What to produce
Return exactly the span of lines in the following data that opens with the line containing "Discover Your Lover 100%" and closes with the line containing "Tease & Please - Master & Slave Bondagespel - Beige". Include nothing else.

Available data
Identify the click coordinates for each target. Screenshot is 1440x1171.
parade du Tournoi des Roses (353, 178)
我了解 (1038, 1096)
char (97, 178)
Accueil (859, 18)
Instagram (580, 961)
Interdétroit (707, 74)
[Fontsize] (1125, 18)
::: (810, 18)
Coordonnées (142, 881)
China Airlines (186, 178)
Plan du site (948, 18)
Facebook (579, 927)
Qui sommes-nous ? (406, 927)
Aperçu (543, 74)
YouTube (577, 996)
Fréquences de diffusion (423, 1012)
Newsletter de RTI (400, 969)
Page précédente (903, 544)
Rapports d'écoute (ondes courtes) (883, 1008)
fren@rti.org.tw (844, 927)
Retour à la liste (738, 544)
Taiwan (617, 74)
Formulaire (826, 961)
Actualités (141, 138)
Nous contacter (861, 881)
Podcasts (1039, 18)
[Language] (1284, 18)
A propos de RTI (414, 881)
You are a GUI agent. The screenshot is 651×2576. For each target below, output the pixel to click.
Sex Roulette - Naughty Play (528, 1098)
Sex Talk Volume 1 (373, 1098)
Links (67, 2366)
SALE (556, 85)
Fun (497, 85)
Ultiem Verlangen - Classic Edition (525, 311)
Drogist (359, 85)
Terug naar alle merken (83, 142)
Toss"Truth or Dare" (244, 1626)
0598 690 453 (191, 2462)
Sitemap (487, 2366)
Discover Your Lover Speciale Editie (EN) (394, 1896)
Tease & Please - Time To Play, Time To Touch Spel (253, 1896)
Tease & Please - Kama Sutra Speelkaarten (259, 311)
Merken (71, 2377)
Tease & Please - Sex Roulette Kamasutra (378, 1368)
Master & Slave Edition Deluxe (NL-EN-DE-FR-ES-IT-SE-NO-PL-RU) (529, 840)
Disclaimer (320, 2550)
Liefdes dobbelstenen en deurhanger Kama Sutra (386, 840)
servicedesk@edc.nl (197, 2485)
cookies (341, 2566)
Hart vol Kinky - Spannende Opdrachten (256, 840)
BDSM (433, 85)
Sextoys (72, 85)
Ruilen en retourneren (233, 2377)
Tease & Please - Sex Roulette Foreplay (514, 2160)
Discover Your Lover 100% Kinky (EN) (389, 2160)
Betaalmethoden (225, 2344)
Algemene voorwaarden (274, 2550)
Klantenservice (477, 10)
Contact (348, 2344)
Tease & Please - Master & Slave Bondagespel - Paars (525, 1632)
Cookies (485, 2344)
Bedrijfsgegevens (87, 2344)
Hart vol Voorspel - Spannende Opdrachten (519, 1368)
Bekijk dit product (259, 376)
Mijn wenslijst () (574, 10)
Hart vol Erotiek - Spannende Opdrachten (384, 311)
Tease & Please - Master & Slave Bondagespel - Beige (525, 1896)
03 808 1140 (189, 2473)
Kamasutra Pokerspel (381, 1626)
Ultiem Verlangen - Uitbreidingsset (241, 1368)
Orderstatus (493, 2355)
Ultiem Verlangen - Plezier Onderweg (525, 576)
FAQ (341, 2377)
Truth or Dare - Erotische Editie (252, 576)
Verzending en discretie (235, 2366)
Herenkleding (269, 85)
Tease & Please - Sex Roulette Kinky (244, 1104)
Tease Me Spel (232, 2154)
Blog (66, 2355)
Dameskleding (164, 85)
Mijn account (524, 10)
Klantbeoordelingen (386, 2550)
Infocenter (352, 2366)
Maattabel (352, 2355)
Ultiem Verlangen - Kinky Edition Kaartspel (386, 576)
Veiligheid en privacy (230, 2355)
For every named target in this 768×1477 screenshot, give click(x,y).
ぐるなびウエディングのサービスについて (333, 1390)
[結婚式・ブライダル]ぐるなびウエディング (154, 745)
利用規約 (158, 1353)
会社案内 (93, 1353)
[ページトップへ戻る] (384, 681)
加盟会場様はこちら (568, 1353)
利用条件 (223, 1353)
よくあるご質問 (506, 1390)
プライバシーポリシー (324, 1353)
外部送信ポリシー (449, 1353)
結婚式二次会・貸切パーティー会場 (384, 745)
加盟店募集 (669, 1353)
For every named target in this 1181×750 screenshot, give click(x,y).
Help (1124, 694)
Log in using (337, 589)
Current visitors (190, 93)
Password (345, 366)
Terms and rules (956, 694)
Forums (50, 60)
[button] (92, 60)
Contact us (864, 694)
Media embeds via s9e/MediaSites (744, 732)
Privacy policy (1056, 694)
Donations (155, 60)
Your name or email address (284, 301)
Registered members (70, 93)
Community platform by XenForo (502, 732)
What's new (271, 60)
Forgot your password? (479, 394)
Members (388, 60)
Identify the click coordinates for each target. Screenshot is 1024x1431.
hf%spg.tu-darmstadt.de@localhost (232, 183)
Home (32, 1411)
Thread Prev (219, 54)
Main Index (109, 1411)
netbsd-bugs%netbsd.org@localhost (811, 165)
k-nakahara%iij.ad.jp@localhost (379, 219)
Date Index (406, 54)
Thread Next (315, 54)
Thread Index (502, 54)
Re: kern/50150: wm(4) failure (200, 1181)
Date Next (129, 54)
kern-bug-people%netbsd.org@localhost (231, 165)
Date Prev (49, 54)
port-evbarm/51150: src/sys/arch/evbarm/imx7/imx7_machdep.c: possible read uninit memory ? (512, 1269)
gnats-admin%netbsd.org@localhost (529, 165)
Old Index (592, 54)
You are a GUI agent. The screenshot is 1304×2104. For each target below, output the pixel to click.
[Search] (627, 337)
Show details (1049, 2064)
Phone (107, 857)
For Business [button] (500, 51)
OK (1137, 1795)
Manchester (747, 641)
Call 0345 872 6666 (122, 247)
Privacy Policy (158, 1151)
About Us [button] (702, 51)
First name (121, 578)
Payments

Reply to the task
Discover Your Lover 100% Kinky (EN) (389, 2160)
Betaalmethoden (225, 2344)
Algemene voorwaarden (274, 2550)
Klantenservice (477, 10)
Contact (348, 2344)
Tease & Please - Master & Slave Bondagespel - Paars (525, 1632)
Cookies (485, 2344)
Bedrijfsgegevens (87, 2344)
Hart vol Voorspel - Spannende Opdrachten (519, 1368)
Bekijk dit product (259, 376)
Mijn wenslijst () (574, 10)
Hart vol Erotiek - Spannende Opdrachten (384, 311)
Tease & Please - Master & Slave Bondagespel - Beige (525, 1896)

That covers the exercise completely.